Die Ideen Couchuds wurden von dem französischen Schriftsteller Edouard Dujardin (1861-1949) aufgegriffen, der, ausgehend von allgemeinsoziologischen Erwägungen darauf hinwies, dass in der Geschichte niemals Fälle der Vergötterung von Propheten beobachtet wurden, dagegen aber im Altertum die Vermenschlichung von Göttern häufig war. In allen frühen christlichen Werken wird Jesus nie als ein Mensch mit prophetischer Gabe dargestellt, sondern als Gott. Den Anfang des Christentums datiert Dujardin um das Jahr 27 u. Z., als nach der Aufführung eines Ritus, in dem Szenen vom Tod und von der Auferstehung der vorchristlichen Gottheit Jesus dargestellt wurden, einige Gläubige, Apostel genannt, zu behaupten begannen, dass sie die Auferstehung des Dramenhelden von den Toten gesehen hätten. Die Evangelienerzählung wurde nach Meinung Dujardins erst nach dem Jüdischen Krieg (66-70) geschaffen, als sich das Christentum als Nachfolger des Judentums zu betrachten begann.

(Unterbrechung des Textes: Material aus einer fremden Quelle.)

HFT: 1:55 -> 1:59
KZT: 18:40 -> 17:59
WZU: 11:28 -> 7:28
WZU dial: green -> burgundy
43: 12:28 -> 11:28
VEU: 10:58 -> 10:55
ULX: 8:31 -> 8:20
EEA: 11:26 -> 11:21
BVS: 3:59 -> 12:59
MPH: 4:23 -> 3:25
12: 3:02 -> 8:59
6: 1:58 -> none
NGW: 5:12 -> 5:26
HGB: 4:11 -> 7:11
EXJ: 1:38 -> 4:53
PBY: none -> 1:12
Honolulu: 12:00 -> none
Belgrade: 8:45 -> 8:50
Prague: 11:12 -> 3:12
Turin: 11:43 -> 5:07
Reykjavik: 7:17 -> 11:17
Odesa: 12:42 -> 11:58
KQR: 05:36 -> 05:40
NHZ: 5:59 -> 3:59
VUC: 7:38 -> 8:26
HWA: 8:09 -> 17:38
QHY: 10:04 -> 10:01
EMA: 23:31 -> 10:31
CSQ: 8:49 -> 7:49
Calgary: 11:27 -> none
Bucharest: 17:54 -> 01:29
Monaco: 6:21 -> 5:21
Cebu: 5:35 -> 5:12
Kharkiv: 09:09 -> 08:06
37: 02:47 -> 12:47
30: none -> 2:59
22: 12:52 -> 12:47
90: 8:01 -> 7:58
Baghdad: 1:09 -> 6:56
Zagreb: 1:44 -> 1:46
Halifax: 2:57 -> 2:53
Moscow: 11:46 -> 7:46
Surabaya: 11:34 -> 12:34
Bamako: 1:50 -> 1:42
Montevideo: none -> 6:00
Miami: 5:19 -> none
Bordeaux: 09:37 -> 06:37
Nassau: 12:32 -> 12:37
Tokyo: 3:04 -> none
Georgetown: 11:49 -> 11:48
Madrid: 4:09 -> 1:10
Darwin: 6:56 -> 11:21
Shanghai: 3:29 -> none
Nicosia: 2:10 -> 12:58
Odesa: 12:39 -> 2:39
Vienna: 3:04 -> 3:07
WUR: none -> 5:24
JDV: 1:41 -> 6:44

Das sind in den Grundzügen die Ideen der bekanntesten Vertreter der Mythologischen Schule, soweit sie versuchten, die wirklichen Quellen des Evangelienmythos zu bestimmen. Einige dieser Versuche können wir schwerlich anerkennen. Dazu gehören nach unserer Meinung die Konzeptionen Niemojewskis und Dujardins. Stattdessen scheint nach dem heutigen Stand unserer Kenntnisse die Idee von dem vorchristlichen Kult des Gottes Jesus, der im 2. Jahrhundert u. Z. vermenschlicht wurde, sehr fruchtbar zu sein. Ihr neigen, wie wir gesehen haben, viele Forscher zu. Alles in allem ist die wichtigste Errungenschaft der Mythologischen Schule folglich die Entlarvung des evangelischen Mythos vom Gottmenschen Jesus.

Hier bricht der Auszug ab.